• **WORK REQUIRED**: Leaving out the images, please output every entry exactly as it appears.

Saved data entries:

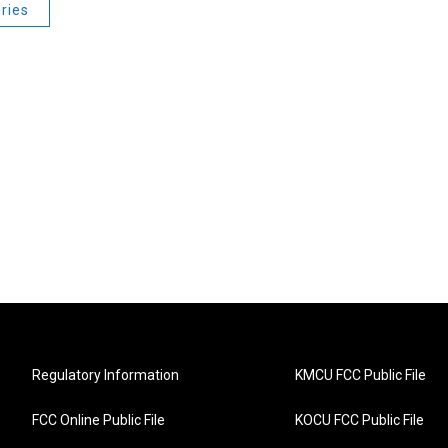
ries
Regulatory Information
KMCU FCC Public File
FCC Online Public File
KOCU FCC Public File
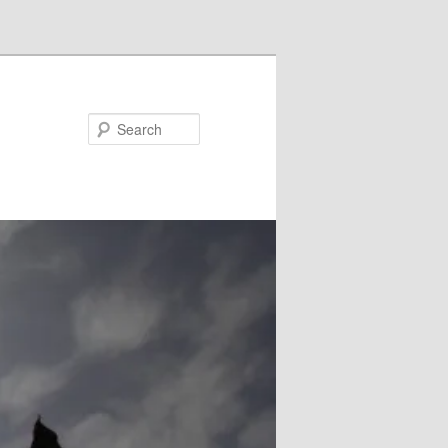
Search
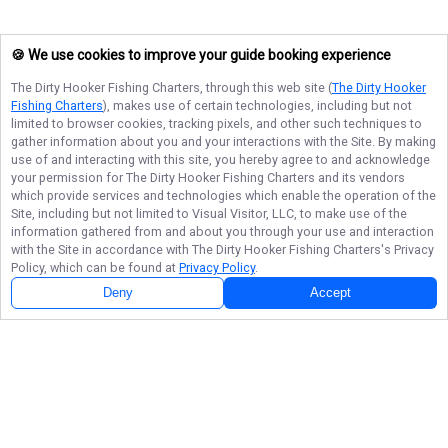
🍪 We use cookies to improve your guide booking experience
The Dirty Hooker Fishing Charters
, through this web site (
The Dirty Hooker
Fishing Charters
), makes use of certain technologies, including but not
limited to browser cookies, tracking pixels, and other such techniques to
gather information about you and your interactions with the Site. By making
use of and interacting with this site, you hereby agree to and acknowledge
your permission for
The Dirty Hooker Fishing Charters
and its vendors
which provide services and technologies which enable the operation of the
Site, including but not limited to Visual Visitor, LLC, to make use of the
information gathered from and about you through your use and interaction
with the Site in accordance with
The Dirty Hooker Fishing Charters
's Privacy
Policy, which can be found at
Privacy Policy
.
Deny
Accept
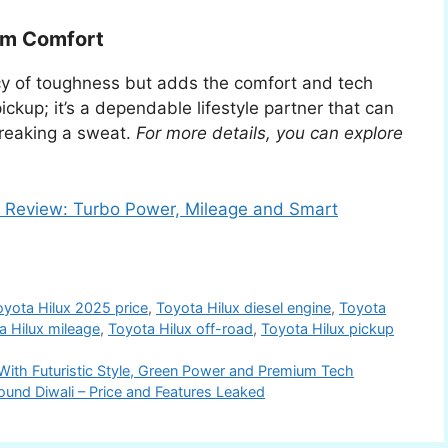
um Comfort
cy of toughness but adds the comfort and tech
ckup; it’s a dependable lifestyle partner that can
reaking a sweat.
For more details, you can explore
Review: Turbo Power, Mileage and Smart
oyota Hilux 2025 price
,
Toyota Hilux diesel engine
,
Toyota
a Hilux mileage
,
Toyota Hilux off-road
,
Toyota Hilux pickup
ith Futuristic Style, Green Power and Premium Tech
ound Diwali – Price and Features Leaked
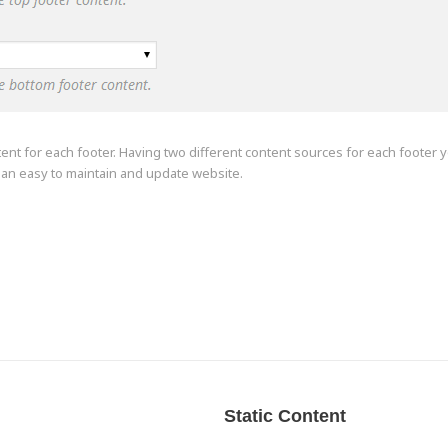
tent for each footer. Having two different content sources for each footer y
g an easy to maintain and update website.
Static Content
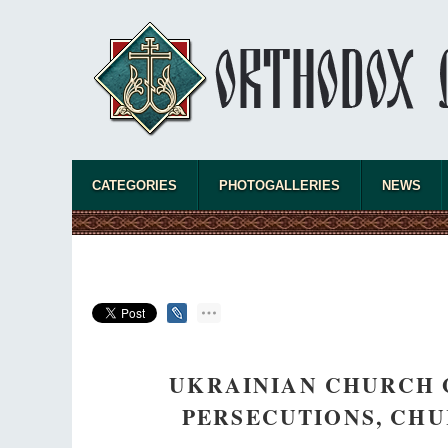
CATEGORIES
PHOTOGALLERIES
NEWS
UKRAINIAN CHURCH G
PERSECUTIONS, CHU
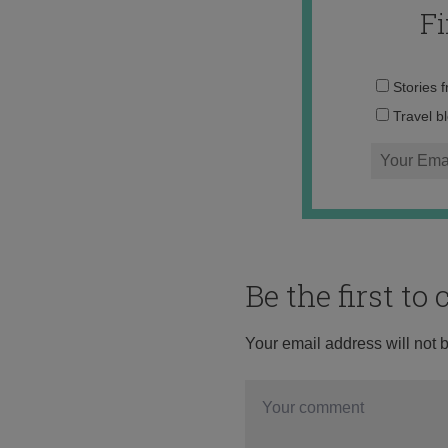
F
Stories 
Travel b
Be the first t
Your email address will not 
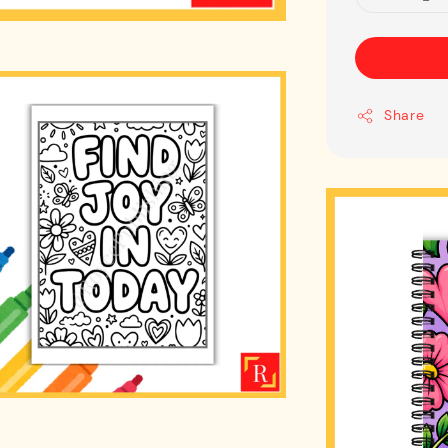
Share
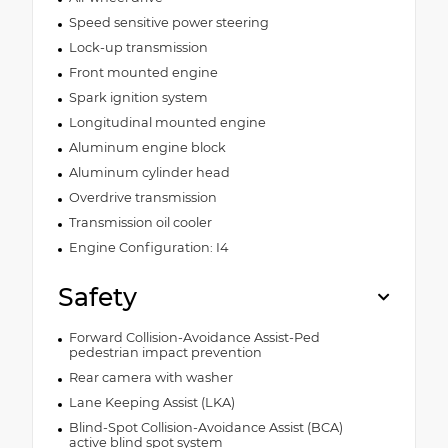
Speed sensitive power steering
Lock-up transmission
Front mounted engine
Spark ignition system
Longitudinal mounted engine
Aluminum engine block
Aluminum cylinder head
Overdrive transmission
Transmission oil cooler
Engine Configuration: I4
Safety
Forward Collision-Avoidance Assist-Ped
pedestrian impact prevention
Rear camera with washer
Lane Keeping Assist (LKA)
Blind-Spot Collision-Avoidance Assist (BCA)
active blind spot system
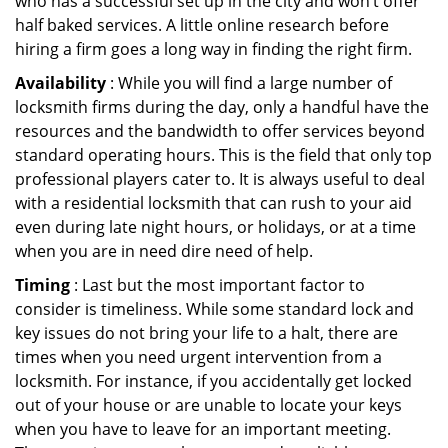
who has a successful set up in the city and won’t offer
half baked services. A little online research before
hiring a firm goes a long way in finding the right firm.
Availability
: While you will find a large number of
locksmith firms during the day, only a handful have the
resources and the bandwidth to offer services beyond
standard operating hours. This is the field that only top
professional players cater to. It is always useful to deal
with a residential locksmith that can rush to your aid
even during late night hours, or holidays, or at a time
when you are in need dire need of help.
Timing
: Last but the most important factor to
consider is timeliness. While some standard lock and
key issues do not bring your life to a halt, there are
times when you need urgent intervention from a
locksmith. For instance, if you accidentally get locked
out of your house or are unable to locate your keys
when you have to leave for an important meeting.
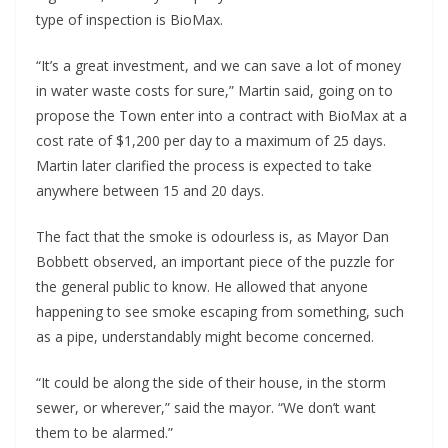
type of inspection is BioMax.
“It’s a great investment, and we can save a lot of money
in water waste costs for sure,” Martin said, going on to
propose the Town enter into a contract with BioMax at a
cost rate of $1,200 per day to a maximum of 25 days.
Martin later clarified the process is expected to take
anywhere between 15 and 20 days.
The fact that the smoke is odourless is, as Mayor Dan
Bobbett observed, an important piece of the puzzle for
the general public to know. He allowed that anyone
happening to see smoke escaping from something, such
as a pipe, understandably might become concerned.
“It could be along the side of their house, in the storm
sewer, or wherever,” said the mayor. “We don’t want
them to be alarmed.”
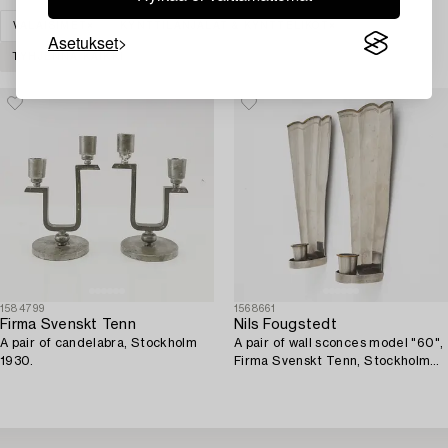
VALAISIMET
KYNTTILÄNJALAT & KYNTTELIKÖT
Asetukset
TYHJENNÄ KAIKKI
1584799
1568661
Firma Svenskt Tenn
Nils Fougstedt
A pair of candelabra, Stockholm
A pair of wall sconces model "60",
1930.
Firma Svenskt Tenn, Stockholm
1926-27.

• **EXPECTED ANSWER**:
ries
Regulatory Information
KMCU FCC Public File
FCC Online Public File
KOCU FCC Public File
Search
🍪 We use cookies to improve your guide booking experience
The Dirty Hooker Fishing Charters
, through this web site (
The Dirty Hooker
Fishing Charters
), makes use of certain technologies, including but not
limited to browser cookies, tracking pixels, and other such techniques to
gather information about you and your interactions with the Site. By making
use of and interacting with this site, you hereby agree to and acknowledge
your permission for
The Dirty Hooker Fishing Charters
and its vendors
which provide services and technologies which enable the operation of the
Site, including but not limited to Visual Visitor, LLC, to make use of the
information gathered from and about you through your use and interaction
with the Site in accordance with
The Dirty Hooker Fishing Charters
's Privacy
Policy, which can be found at
Privacy Policy
.
Deny
Accept
um Comfort
cy of toughness but adds the comfort and tech
ckup; it’s a dependable lifestyle partner that can
reaking a sweat.
For more details, you can explore
Review: Turbo Power, Mileage and Smart
oyota Hilux 2025 price
,
Toyota Hilux diesel engine
,
Toyota
a Hilux mileage
,
Toyota Hilux off-road
,
Toyota Hilux pickup
ith Futuristic Style, Green Power and Premium Tech
ound Diwali – Price and Features Leaked
tent for each footer. Having two different content sources for each footer y
g an easy to maintain and update website.
Static Content
CATEGORIES
PHOTOGALLERIES
NEWS
UKRAINIAN CHURCH G
PERSECUTIONS, CHU
F
Stories 
Travel b
Be the first t
Your email address will not 
Share
Speed sensitive power steering
Lock-up transmission
Front mounted engine
Spark ignition system
Longitudinal mounted engine
Aluminum engine block
Aluminum cylinder head
Overdrive transmission
Transmission oil cooler
Engine Configuration: I4
Safety
Forward Collision-Avoidance Assist-Ped
pedestrian impact prevention
Rear camera with washer
Lane Keeping Assist (LKA)
Blind-Spot Collision-Avoidance Assist (BCA)
active blind spot system
who has a successful set up in the city and won’t offer
half baked services. A little online research before
hiring a firm goes a long way in finding the right firm.
Availability
: While you will find a large number of
locksmith firms during the day, only a handful have the
resources and the bandwidth to offer services beyond
standard operating hours. This is the field that only top
professional players cater to. It is always useful to deal
with a residential locksmith that can rush to your aid
even during late night hours, or holidays, or at a time
when you are in need dire need of help.
Timing
: Last but the most important factor to
consider is timeliness. While some standard lock and
key issues do not bring your life to a halt, there are
times when you need urgent intervention from a
locksmith. For instance, if you accidentally get locked
out of your house or are unable to locate your keys
when you have to leave for an important meeting.
type of inspection is BioMax.
“It’s a great investment, and we can save a lot of money
in water waste costs for sure,” Martin said, going on to
propose the Town enter into a contract with BioMax at a
cost rate of $1,200 per day to a maximum of 25 days.
Martin later clarified the process is expected to take
anywhere between 15 and 20 days.
The fact that the smoke is odourless is, as Mayor Dan
Bobbett observed, an important piece of the puzzle for
the general public to know. He allowed that anyone
happening to see smoke escaping from something, such
as a pipe, understandably might become concerned.
“It could be along the side of their house, in the storm
sewer, or wherever,” said the mayor. “We don’t want
them to be alarmed.”
VALAISIMET
KYNTTILÄNJALAT & KYNTTELIKÖT
Asetukset
TYHJENNÄ KAIKKI
1584799
1568661
Firma Svenskt Tenn
Nils Fougstedt
A pair of candelabra, Stockholm
A pair of wall sconces model "60",
1930.
Firma Svenskt Tenn, Stockholm
1926-27.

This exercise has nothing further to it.